CDU: SPD will Sattler aus dem Hofgeismarer Rathaus jagen

Heinrich Sattler

Hofgeismar. Die Hofgeismarer SPD versucht Bürgermeister Heinrich Sattler „unehrenhaft und unmenschlich“ aus dem Rathaus zu jagen – diesen Vorwurf erhebt die CDU. Denn bis Ende des Jahres ist Sattler noch offiziell Rathauschef.

Aktualisiert um 14.30 Uhr

Doch auf Druck von SPD, Linken und WSD soll der Amtsinhaber schon jetzt das Feld räumen und seinen Resturlaub nehmen. Man wolle finanziellen Schaden von der Stadt abwenden, sagt die SPD.

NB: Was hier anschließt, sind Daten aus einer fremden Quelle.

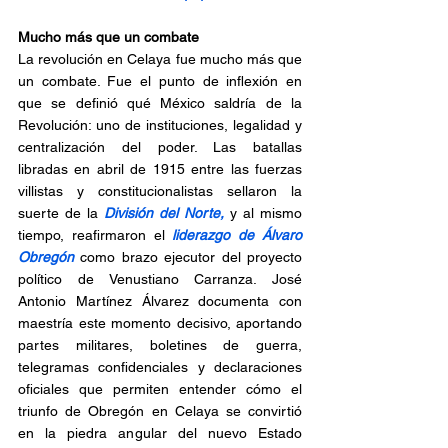
Mucho más que un combate
La revolución en Celaya fue mucho más que 
un combate. Fue el punto de inflexión en 
que se definió qué México saldría de la 
Revolución: uno de instituciones, legalidad y 
centralización del poder. Las batallas 
libradas en abril de 1915 entre las fuerzas 
villistas y constitucionalistas sellaron la 
suerte de la 
División del Norte, 
y al mismo 
tiempo, reafirmaron el 
liderazgo de Álvaro 
Obregón 
como brazo ejecutor del proyecto 
político de Venustiano Carranza. José 
Antonio Martínez Álvarez documenta con 
maestría este momento decisivo, aportando 
partes militares, boletines de guerra, 
telegramas confidenciales y declaraciones 
oficiales que permiten entender cómo el 
triunfo de Obregón en Celaya se convirtió 
en la piedra angular del nuevo Estado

Hintergrund ist: Der Bürgermeister hat erheblichen Resturlaub – sowohl vom Vorjahr als auch aus 2014. Von insgesamt über 50 Tagen ist die Rede. Diesen Urlaub soll er nun nehmen – damit wäre seine Amtszeit praktisch vorzeitig zu Ende. Zudem verfügt Sattler über einen kleinen Etat, den er für seine Aufgaben einsetzen kann. Die Rede ist von Tausend Euro. Diese Mittel sind nun gestrichen worden. Auch Dienstreisen soll er nicht mehr machen.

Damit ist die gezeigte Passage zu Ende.